Guidelines for Using Vector Indexes

Use these guidelines to create and use Hierarchical Navigable Small World (HNSW) or Inverted File Flat (IVF) vector indexes.

Create Index Guidelines

The minimum information required to create a vector index is to specify one VECTOR data type table column and a vector index type: INMEMORY NEIGHBOR GRAPH for HNSW and NEIGHBOR PARTITIONS for IVF. However, you also have the possibility to specify more information, such as the following:

  • You can optionally provide more information including the distance metric to use. Supported metrics are EUCLIDEAN SQUARED, EUCLIDEAN, COSINE, DOT, MANHATTAN, and HAMMING. If not specified, COSINE is used by default.
  • Specific parameters that impact the accuracy of index creation and approximate searches. A target accuracy percentage value and, NEIGHBORS (or M) and EFCONSTRUCTION for HNSW and NEIGHBOR PARTITIONS for IVF.
  • You can create globally partitioned vector indexes.
  • You can also specify the degree of parallelism to use for index creation.

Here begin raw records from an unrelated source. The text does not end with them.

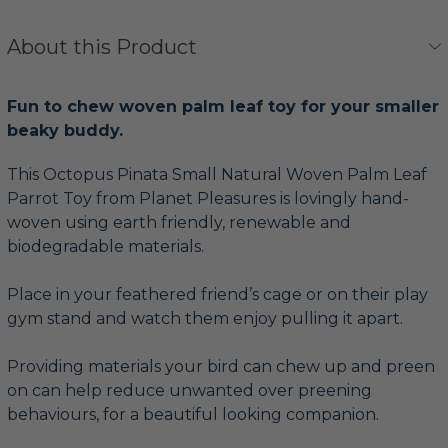
About this Product
Fun to chew woven palm leaf toy for your smaller
beaky buddy.
This Octopus Pinata Small Natural Woven Palm Leaf
Parrot Toy from Planet Pleasures is lovingly hand-
woven using earth friendly, renewable and
biodegradable materials.
Place in your feathered friend’s cage or on their play
gym stand and watch them enjoy pulling it apart.
Providing materials your bird can chew up and preen
on can help reduce unwanted over preening
behaviours, for a beautiful looking companion.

You cannot currently define a vector index on:

  • External tables
  • IOTs
  • Clusters/Cluster tables
  • Global Temp tables
  • Blockchain tables
  • Immutable tables
  • Materialized views
  • Function-based vector index

You can find information about your vector indexes by looking at ALL_INDEXES, DBA_INDEXES, and USER_INDEXES family of views. The columns of interest are INDEX_TYPE (VECTOR) and INDEX_SUBTYPE (INMEMORY_NEIGHBOR_GRAPH_HNSW or NEIGHBOR_PARTITIONS_IVF). In the case the index is not a vector index, INDEX_SUBTYPE is NULL.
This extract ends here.